Why isn't social media working for my company?

Because you are a broadcaster.  Here are six simple steps to fix it.

The vast majority of companies are still getting social media badly wrong. Nearly every company LinkedIn, Twitter and Facebook feed I see are sporadic and soulless broadcasts of boredom, sending out endless yawn streams.

The first hard truth is that very few people are interested in your corporate news and events and they almost certainly don't want it in their timelines. If you are honest, do you? Even on LinkedIn?

The second hard truth is that — for various reasons — most people won't see your posts anyway. Unless you are paying (advertising) your transmissions will either get lost in the fast-scrolling noise and confusion, or ignored by the algorithms that choose what we all see.

All is not lost. It’s time to stop transmitting and time to start being social. Here are six simple steps to make sure that your social media voice is heard.

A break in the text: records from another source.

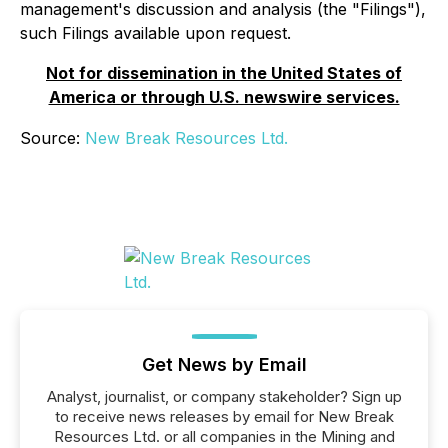
management's discussion and analysis (the "Filings"),
such Filings available upon request.
Not for dissemination in the United States of
America or through U.S. newswire services.
Source:
New Break Resources Ltd.
Get News by Email
Analyst, journalist, or company stakeholder? Sign up
to receive news releases by email for New Break
Resources Ltd. or all companies in the Mining and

1. Give it to someone sociable.

They don't have to be in the marketing team, but they do need to be friendly, easy-going and preferably a pretty prolific user themselves, so all of these tips will be instinctive anyway. They don't have to be a garrulous extrovert, just a natural conversationalist.

Never outsource your social media unless you are the kind of company that outsources all essential customer services and support (clue: it’s the same thing/just as important).

NB: It’s probably an almost full-time job.

2. Be human.

Your social media should be real exchanges between real people. Do I need to roll out the ‘people do business with people’ cliche? Yes, sadly I do. Your company is full of people interacting with customers, so your social media should do the same.

When a client a comes for a meeting do you start pronouncing about the white paper you've written or do you greet them and ask how their journey was? So do that more.

Facelessness is not attractive, it’s a bit scary, so talk in the first person and act like it too. Name people, quote them, praise them, thank them, show their pictures.

3. Join the conversation.

This is the most important tip and the best way of making sure that your audience hears you. Talk to them directly. Say something to individuals that demands a response (nicely). Ask questions, comment on their posts, give praise if you like their posts, retweet their tweets, share their posts and say thank you if they share your posts. People notice and like good manners. They will reciprocate.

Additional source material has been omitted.